I will never try to drag anyone kicking and screaming into Run Walk Run®. Each runner can choose to run or walk as much or as little as they wish. The benefits are numerous, but some runners believe that running means no walking at all in a race or workout. There are only a handful of runners who do this on all of their runs. A runner has the right to insist that non-stop running is the only way to run for himself or herself—but no right to impose this on anyone else.

You don’t even have to answer the usually negative remarks made by these runners. You have a proven method that can get you to finish any run with strength, and never be out of commission for friends and family.

You are the captain of your running—and walking—ship.

How to reprogram the subconscious reflex brain to use Run Walk Run®.

Most children have been instructed while in physical education class or on a sports team to never walk. A common coaching statement that is embedded in the subconscious reflex brain is that walking is failure. There are reasons why coaches will instruct their students to keep running during short events, but it is neither necessary nor productive to follow this advice for the rest of our lives.

It‘s a fact that this childhood programming is very powerful and hardwired as a subconscious reflex behavior pattern. When we start to take a walk break, even 20 years after we finished our last cross country race or PE class, stress builds up in the reflex brain and anxiety hormones are produced. This subconscious brain may also trigger your memory to remind you what your coach said (or at least a fuzzy remembrance).

But there‘s hope. We can reprogram the reflex brain to accept the taking of walk breaks as normal by using a cognitive strategy. This shifts control away from the subconscious and into the executive center that does the retraining. Here‘s how.
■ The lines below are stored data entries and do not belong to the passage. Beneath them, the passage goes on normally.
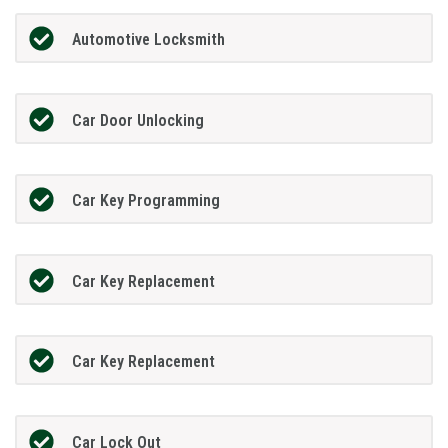
Automotive Locksmith
Car Door Unlocking
Car Key Programming
Car Key Replacement
Car Key Replacement
Car Lock Out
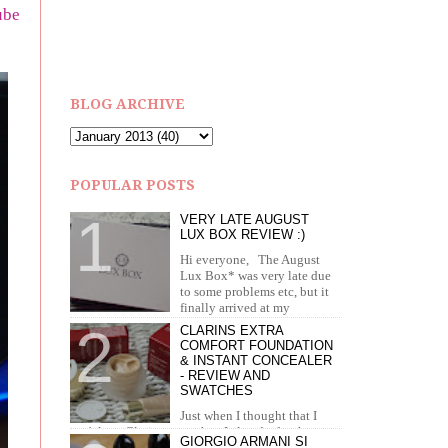
ube
BLOG ARCHIVE
POPULAR POSTS
VERY LATE AUGUST
LUX BOX REVIEW :)
Hi everyone, The August
Lux Box* was very late due
to some problems etc, but it
finally arrived at my
doorstep in September. I recei...
CLARINS EXTRA
COMFORT FOUNDATION
& INSTANT CONCEALER
- REVIEW AND
SWATCHES
Just when I thought that I
can't love Clarins more than I already do, they
GIORGIO ARMANI SI
brought out the most amazing foundation and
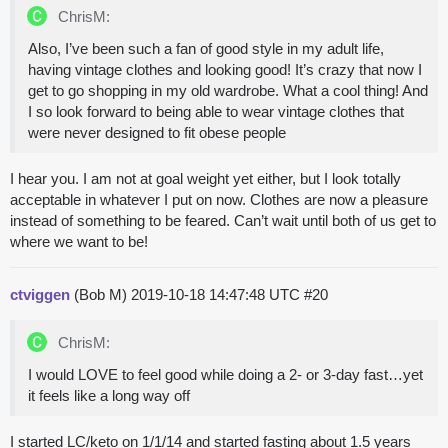
ChrisM:
Also, I’ve been such a fan of good style in my adult life,
having vintage clothes and looking good! It’s crazy that now I
get to go shopping in my old wardrobe. What a cool thing! And
I so look forward to being able to wear vintage clothes that
were never designed to fit obese people
I hear you. I am not at goal weight yet either, but I look totally
acceptable in whatever I put on now. Clothes are now a pleasure
instead of something to be feared. Can’t wait until both of us get to
where we want to be!
ctviggen
(Bob M)
2019-10-18 14:47:48 UTC
#20
ChrisM:
I would LOVE to feel good while doing a 2- or 3-day fast…yet
it feels like a long way off
I started LC/keto on 1/1/14 and started fasting about 1.5 years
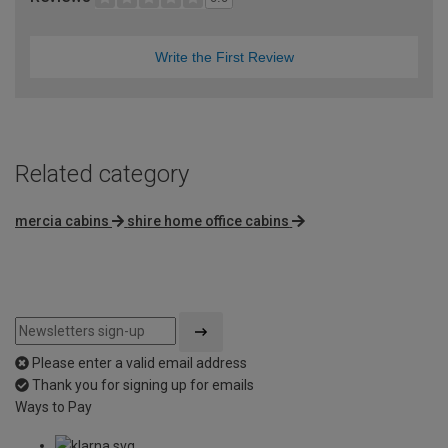
Write the First Review
Related category
mercia cabins
shire home office cabins
Please enter a valid email address
Thank you for signing up for emails
Ways to Pay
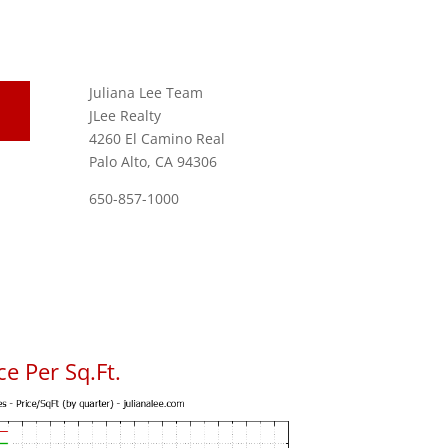
Juliana Lee Team
JLee Realty
4260 El Camino Real
Palo Alto, CA 94306
650-857-1000
e Per Sq.Ft.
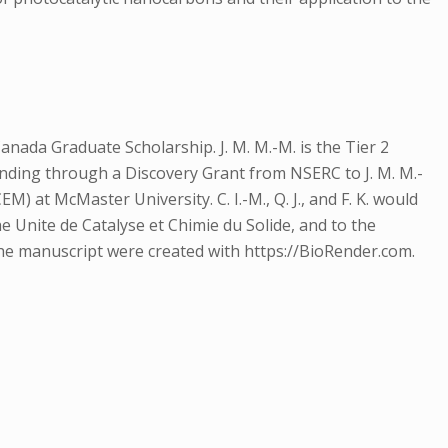
ada Graduate Scholarship. J. M. M.-M. is the Tier 2
nding through a Discovery Grant from NSERC to J. M. M.-
at McMaster University. C. I.-M., Q. J., and F. K. would
 the Unite de Catalyse et Chimie du Solide, and to the
the manuscript were created with https://BioRender.com.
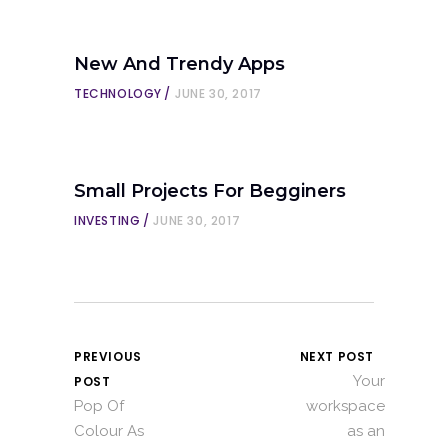
New And Trendy Apps
TECHNOLOGY
JUNE 30, 2017
Small Projects For Begginers
INVESTING
JUNE 30, 2017
PREVIOUS
NEXT POST
Your
POST
Pop Of
workspace
Colour As
as an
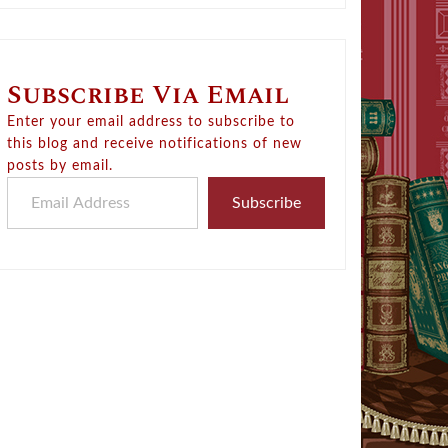
Subscribe Via Email
Enter your email address to subscribe to
this blog and receive notifications of new
posts by email.
Email Address
Subscribe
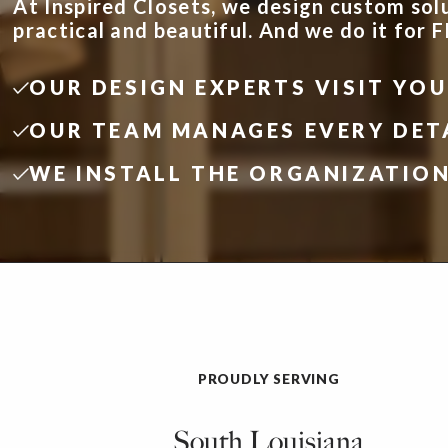
At Inspired Closets, we design custom sol
practical and beautiful. And we do it for 
OUR DESIGN EXPERTS VISIT YO
OUR TEAM MANAGES EVERY DET
WE INSTALL THE ORGANIZATIO
PROUDLY SERVING
South Louisiana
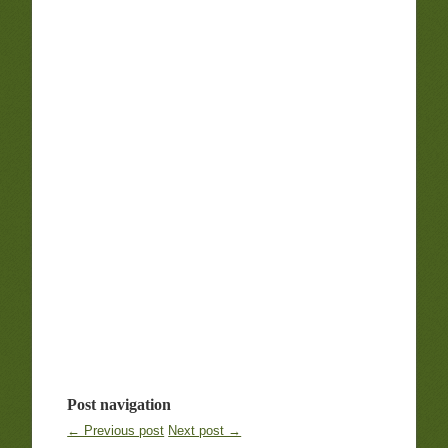
Post navigation
← Previous post
Next post →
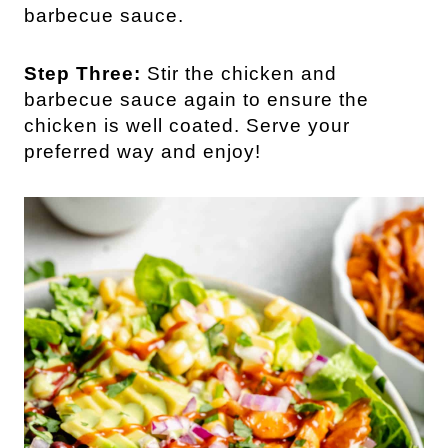
barbecue sauce.
Step Three:
Stir the chicken and
barbecue sauce again to ensure the
chicken is well coated. Serve your
preferred way and enjoy!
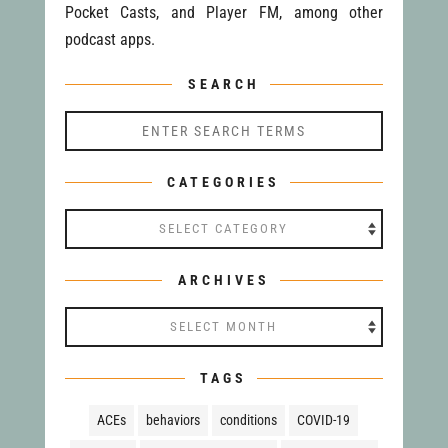
Pocket Casts, and Player FM, among other
podcast apps.
SEARCH
CATEGORIES
Categories
ARCHIVES
Archives
TAGS
ACEs
behaviors
conditions
COVID-19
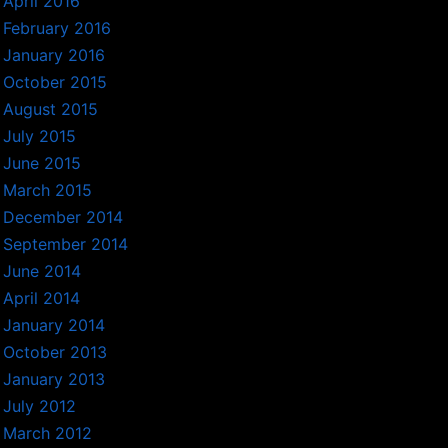
April 2016
February 2016
January 2016
October 2015
August 2015
July 2015
June 2015
March 2015
December 2014
September 2014
June 2014
April 2014
January 2014
October 2013
January 2013
July 2012
March 2012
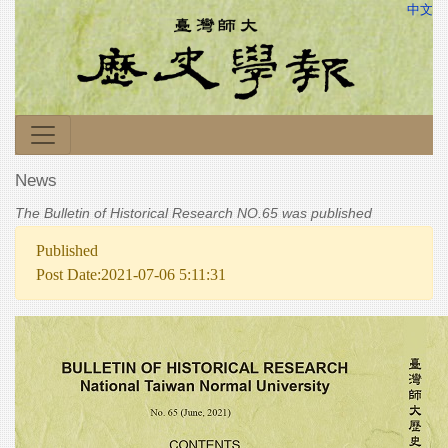
中文
News
The Bulletin of Historical Research NO.65 was published
Published
Post Date:2021-07-06 5:11:31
Use the Magic Mile to determine a realistic goal pace and a conservative long run pace.

Set your Run Walk Run® ratio based upon the pace per mile of both the goal pace and the long run pace using the Galloway Run Walk Run® chapter in this book.

Load yourself up with all the positive Run Walk Run® mantras and key phrases. Memorize these or write them down so that you can talk back to the reflex brain’s negative messages:

Walk breaks make me strong—to the end.

Walk breaks allow me to do what I want to the rest of the day.

Walk breaks speed my recovery.

Walk breaks help me run faster.

Walk breaks let me control fatigue.

Walk breaks break up the distance into doable segments.

Walk breaks give me control over my running enjoyment.

Get a Run Walk Run® timer or program your watch for segments. The $20 timer is available at and gets you into a rhythmic pattern of RWR. This is a great way to reprogram the reflex brain.

At the end of each run, make a conscious statement about how the Run Walk Run® method is superior to your old way—“I have a tool to enjoy running for life.”

You determine how much you run and how much you walk.